22 setembro 2013

Feche os olhos e pense em algo bom

O tempo passa. O cabelo cresce. Os pés já andaram mais do que imaginávamos. As responsabilidades aumentam. O medo bate na nossa porta. O mundo nos cobra. E, então, a gente cresce.

Passei um tempo distante daqui porque eu estava em uma autodescoberta;  sinceramente, estava naqueles momentos introspectivos que a gente às vezes tem que se permitir pra poder analisar o que estamos fazendo da nossa vida e o que queremos fazer a seguir. Pelos textos antigos, vocês podem perceber que eu estava meio fora de mim, muito confusa, com medo, triste e mais um turbilhão de emoções juntas. E esse tempo pra mim foi imprescindível, eu me descobri no meio da minha bagunça, procurei lá dentro, arrumei as coisas, fiz a tão amada faxina que falei num dos posts anteriores e aqui estou.

Mais leve, mais equilibrada, mais alegre e com a certeza de que tudo acontece no tempo exato.

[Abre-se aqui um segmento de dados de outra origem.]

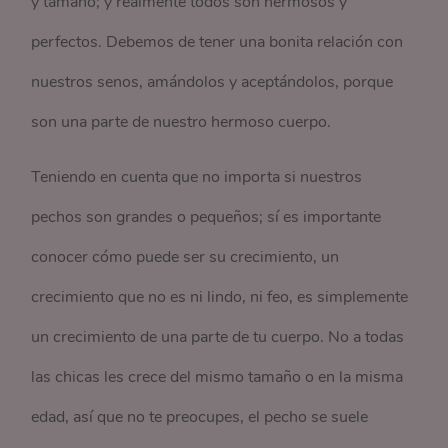
y tamaño; y realmente todos son hermosos y
perfectos. Debemos de tener una bonita relación con
nuestros senos, amándolos y aceptándolos, porque
son una parte de nuestro hermoso cuerpo.
Teniendo en cuenta que no importa si nuestros
pechos son grandes o pequeños; sí es importante
conocer cómo puede ser su crecimiento, un
crecimiento que no es ni lindo, ni feo, es simplemente
un crecimiento de una parte de tu cuerpo. No a todas
las chicas les crece del mismo tamaño o en la misma
edad, así que no te preocupes, el pecho se suele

Pensando no que eu era há um, dois anos atrás, eu percebo a diferença da pessoa que eu era pra essa pessoa que eu me tornei. Sem querer, e, talvez, até sem perceber direito, eu cresci, amadureci e me tornei alguém melhor, com mais fé na vida e nas pessoas.

Não posso dizer que crescer foi fácil, acho que nenhuma mudança é, mas foi libertador demais. Agora, sim, eu percebo que todas as lágrimas não foram em vão, que as dores de saudade foram necessárias, que os risos desesperados também e tudo o que passei. Nada foi por acaso. Tudo aconteceu pra que eu me tornasse alguém melhor, mais forte, mais acreditada e serena.

É uma paz. É a certeza de que a vida é perfeita, mesmo que tenha algumas dores. É a serenidade de saber que tudo vai acontecer no momento certo. É a força de compreender que pra conseguir o que eu quero, tem de haver luta. É amor. Amor pela vida, pelas pessoas, pelos lugares, pelas lágrimas, sorrisos, abraços, dores, alegrias, pela natureza, livros, palavras, pelo vento que bagunça o cabelo, pelos pés machucados, mãos sofridas, olhos. É amor, acima de tudo, pelo que se é.